March 11, 2019
Are human brains vulnerable to voice morphing attacks?
A recent research study led by the University of Alabama at Birmingham's Department of Computer Science investigated the neural underpinnings of voice security, and analyzed the differences in neural activities when users are processing different types of voices, including morphed voices.
The results? Not pleasing to the ear. Or the brain.
The study showed there may not be any statistically significant differences in the way the human brain processes original legitimate speakers versus synthesized speakers, whereas clear differences are visible when encountering legitimate versus different other human speakers—meaning humans are vulnerable to voice imitation attacks.
"Our study suggests human users may be vulnerable to voice morphing attacks at a fundamental level as their brains do not seem to react differently to original versus morphed voices," said Nitesh Saxena, Ph.D., lead researcher on the study, a professor in UAB's Department of Computer Science and the director of UAB's SPIES Lab. "We believe this to be a significant result as it may suggest that people—and their brains—may not be able to tell real and fake voices apart."
The researchers examined how the information, present in the neural signals captured by a cutting-edge neuroimaging modality called functional near-infrared spectroscopy, or fNIRS, can be used to explain users' susceptibility to voice imitation attacks using synthesized voices.

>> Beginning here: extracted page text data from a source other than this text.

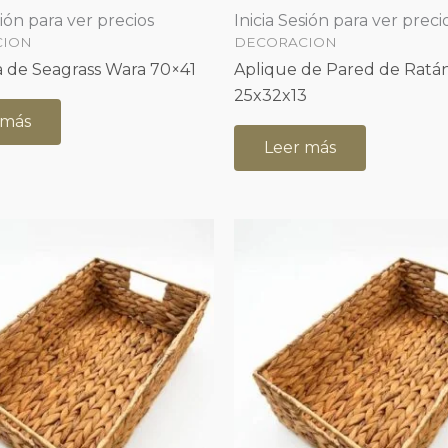
sión para ver precios
Inicia Sesión para ver preci
CION
DECORACION
 de Seagrass Wara 70×41
Aplique de Pared de Ratán
25x32x13
 más
Leer más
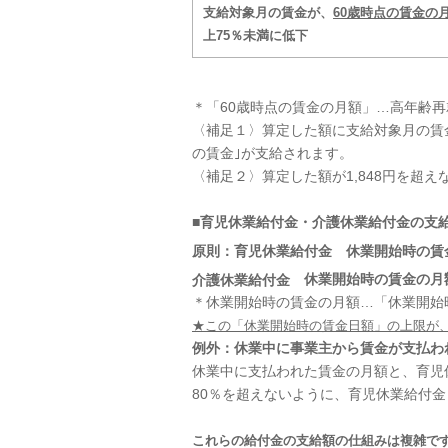
支給対象月の賃金が、
60歳時点の賃金の
上75％未満に低下
＊「60歳時点の賃金の月額」…高年齢
〈補足１〉算定した額に支給対象月の賃
の賃金｣が支給されます。
〈補足２〉算定した額が1,848円を超
■育児休業給付金・介護休業給付金の支給額 ■■■
原則：育児休業給付金
休業開始時の賃
介護休業給付金
休業開始時の賃金の月
＊休業開始時の賃金の月額…「休業開始
★この「休業開始時の賃金日額」の上限が、平
例外：休業中に事業主から賃金が支払わ
休業中に支払われた賃金の月額と、育児
80％を超えないように、育児休業給付
これらの給付金の支給額の仕組みは複雑で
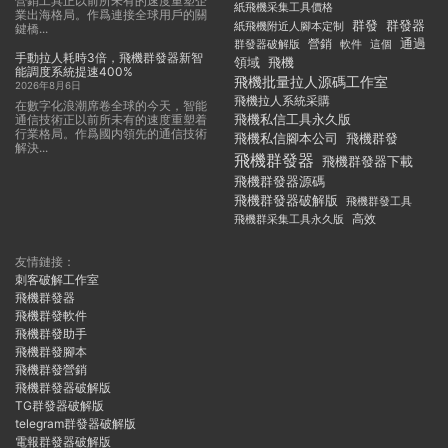
營銷工具正以前所未有的速度重塑企
紙飛機采集工具價格
業出海格局。作爲連接全球用戶的關
群發
群發器
紙飛機附近人腳本定制
鍵橋...
通過
群發器破解版
營銷
這個
軟件
手動拉人耗時3倍，飛機群發器新智
領域
飛機
能調度系統提速400%
飛機批量拉人源碼工作室
2026年8月6日
飛機拉人系統采購
在數字化浪潮席卷全球的今天，智能
飛機私信工具永久版
通信技術正以前所未有的速度重塑着
行業格局。作爲國内領先的通信技術
飛機私信腳本公司
飛機群發
解決...
飛機群發器
飛機群發器下載
飛機群發器源碼
飛機群發器破解版
飛機群發工具
飛機群采集工具永久版
高效
友情鏈接：
刺客破解工作室
飛機群發器
飛機群發軟件
飛機群發助手
飛機群發腳本
飛機群發營銷
飛機群發器破解版
TG群發器破解版
telegram群發器破解版
電報群發器破解版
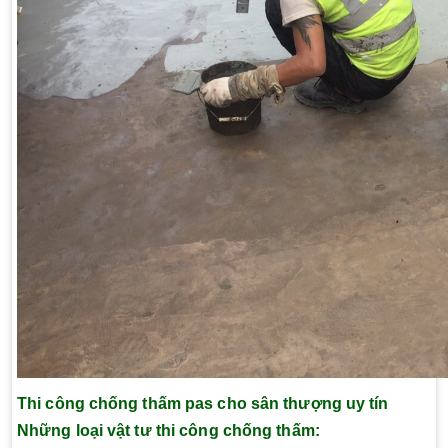
Thi công chống thấm pas cho sân thượng uy tín
Những loại vật tư thi công chống thấm:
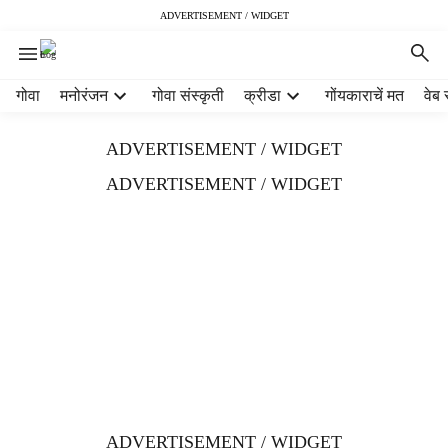
ADVERTISEMENT / WIDGET
H
गोवा
मनोरंजन
गोवा संस्कृती
क्रीडा
गोंयकाराचें मत
वेब 
e
a
ADVERTISEMENT / WIDGET
d
e
ADVERTISEMENT / WIDGET
r
m
e
n
u
i
t
e
m
s
ADVERTISEMENT / WIDGET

The study analyzed the differences in neural activities when participants were listening to the original voice and morphed voice of a speaker. The morphed voices were produced using a publicly available voice synthesis tool called CMU Festvox. The researchers say they did not see any statistically significant differences in the activations in brain areas that have been reported in previous studies of real versus fake detection, such as real versus fake websites (under phishing attacks) and real versus fake paintings.
Contrast 1: Original Speaker Versus Morphed Voice
This analysis provided an understanding of how the original speaker's voice and morphed speaker's voice are perceived by the human brain. The researchers gathered four victim speakers who were all familiarized to participants during the experiment.
In this portion, the researchers examined the neural activities when participants were listening to all original speakers and all morphed speakers.
Contrast 2: Original Speaker Versus Different Speaker
The second contrast was compared to the neural metrics when participants were listening to the voice of an original speaker versus the voice of a different speaker. Researchers hypothesized that the original speakers—since they were familiarized to participants—will produce neural activations different from those of the different speakers.
The participants in the study showed increased activation in the areas associated with decision-making, working memory, memory recall and trust while deciding on the legitimacy of the voices of speakers compared to the rest trials (where they were not engaged in any task) as the baseline.
Overall, the results showed the users were certainly putting a considerable effort into making real versus fake decisions as reflected by their brain activity in regions correlated with higher-order cognitive processing. Although there were neural differences in the way participants' brains processed original versus different speakers' voices, no differences were found in the way participants' brains processed original versus morphed voices.
The behavioral results also suggested users were not doing well in identifying original and morphed voices.
"This would make everyday users highly prone to different forms of scams that may exploit the current and future advancement in voice synthesis," Saxena said. "For example, someone can leave you a voice message posing as your mom, and you would not be able to tell. On the positive side, our study also suggests current voice synthesis tools may be ready to serve those who have lost their voices, as the listeners may not be able to perceive the difference between a speaker's actual voice versus the synthesized voice."